A Face in the Window
- by Evelyn Rogers
Grade : C- Sensuality : N/A
In Evelyn Rogers's A Face in the Window, Ellie Gresham arrives at the inn for its opening weekend. She was invited by an old boyfriend, and even though she's not really interested in the college dean and hasn't seen him for more than a year, she needs a vacation, so why not? Her first night there, she hears the inn's resident ghost sobbing. When she gets up and looks out her window, she sees a man in the room across the way strangling a woman to death. But when she and Olivia investigate, they find the room undisturbed and no sign of a body. Then a new guest arrives at the inn, one very familiar to Olivia. Jeff Cunningham is the man she saw commit murder the night before.
The writing is competent and the story delivers some good atmosphere early on as Ellie arrives, effectively setting the mood for the anthology. Mostly though, nothing about this tale rings true. Ellie is a web designer, a strangely modern career choice for a woman who doesn't seem modern in any other way. The dialogue is stilted, the characters are wooden, and their actions are often contrived and far-fetched. Most of all, the mystery couldn't be more obvious. The story is readable enough, but little of it is believable.
The Edge of Memory
- by Kathleen O'Brien
Grade : C+ Sensuality : N/A
The Edge of Memory is the best of the three stories. Emily Carlyle's mother was the last murder victim at the inn twenty years ago. Now that it has reopened, Emily comes back to the inn to search for the answer to her mother's death. Once there, she meets Christopher Maxwell, who is working on the renovations. He also happens to be the son of the man everyone believed murdered her mother.

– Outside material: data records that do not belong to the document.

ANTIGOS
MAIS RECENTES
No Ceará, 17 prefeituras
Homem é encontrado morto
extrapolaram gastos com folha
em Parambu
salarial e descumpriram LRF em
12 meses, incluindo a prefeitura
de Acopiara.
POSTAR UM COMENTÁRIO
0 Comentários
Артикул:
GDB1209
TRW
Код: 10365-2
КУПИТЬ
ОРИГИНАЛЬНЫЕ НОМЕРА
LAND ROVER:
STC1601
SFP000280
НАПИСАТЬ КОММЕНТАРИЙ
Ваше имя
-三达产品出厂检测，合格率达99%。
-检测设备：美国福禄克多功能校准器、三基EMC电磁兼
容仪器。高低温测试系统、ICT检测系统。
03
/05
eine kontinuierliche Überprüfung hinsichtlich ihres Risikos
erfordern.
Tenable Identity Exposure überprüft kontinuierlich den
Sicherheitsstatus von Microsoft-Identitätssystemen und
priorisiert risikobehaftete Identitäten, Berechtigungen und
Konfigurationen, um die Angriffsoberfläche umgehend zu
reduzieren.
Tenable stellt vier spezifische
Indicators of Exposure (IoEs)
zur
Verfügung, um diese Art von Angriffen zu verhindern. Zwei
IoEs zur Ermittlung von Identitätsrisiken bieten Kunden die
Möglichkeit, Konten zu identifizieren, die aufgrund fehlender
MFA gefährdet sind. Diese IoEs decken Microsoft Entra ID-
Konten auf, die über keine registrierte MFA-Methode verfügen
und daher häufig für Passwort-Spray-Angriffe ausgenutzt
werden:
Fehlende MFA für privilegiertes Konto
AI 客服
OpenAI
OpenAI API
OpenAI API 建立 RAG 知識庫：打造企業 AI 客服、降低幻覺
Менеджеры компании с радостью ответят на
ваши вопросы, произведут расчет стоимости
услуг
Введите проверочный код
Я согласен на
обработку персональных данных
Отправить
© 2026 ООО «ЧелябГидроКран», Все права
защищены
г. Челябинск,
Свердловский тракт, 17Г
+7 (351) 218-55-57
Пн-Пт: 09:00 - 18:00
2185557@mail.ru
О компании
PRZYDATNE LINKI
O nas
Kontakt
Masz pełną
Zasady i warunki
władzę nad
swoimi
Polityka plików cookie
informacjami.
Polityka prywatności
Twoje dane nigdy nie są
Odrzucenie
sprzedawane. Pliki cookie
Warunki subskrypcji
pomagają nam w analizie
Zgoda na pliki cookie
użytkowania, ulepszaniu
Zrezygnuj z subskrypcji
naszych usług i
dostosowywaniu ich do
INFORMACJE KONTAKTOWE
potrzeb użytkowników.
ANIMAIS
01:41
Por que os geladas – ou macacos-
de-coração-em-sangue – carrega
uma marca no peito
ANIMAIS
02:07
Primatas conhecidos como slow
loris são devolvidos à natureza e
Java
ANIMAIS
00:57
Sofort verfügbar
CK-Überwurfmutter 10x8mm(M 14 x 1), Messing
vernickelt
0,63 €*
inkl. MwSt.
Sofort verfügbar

Kathleen O'Brien's tale is well-written, with a strong sense of mood. Emily and Christopher are both likable people, reasonably developed within the constraints of a short tale. The story isn't all that long, so there isn't much room to tell a convincing love story, but they have decent enough chemistry. This story also delves into some of the secrets of the inn itself. Unfortunately, the killer's identity is once again obvious from the start, so there's very little mystery to the proceedings.
Shadows of the Past
- by Debra Webb
Grade : C- Sensuality : N/A
The anthology wraps up with Debra Webb's Shadows of the Past. Olivia Hamilton opened the Lost Angel Inn as a way of escaping her past as a battered wife. Now strange things are happening there, things that make her wonder if her dead husband is back. Deputy Police Chief Chase Fraley vows to be there for her. Can he figure out what's happening to her?
The story gets off to a slow start. The first ten pages are all exposition that seems to go on forever. Even once things begin to happen, the pace doesn't pick up much. And the characters are barely developed. This is a gaslighting story, and there are some appropriately chilling moments here. But yet again, the villain's identity is beyond obvious from the very first page.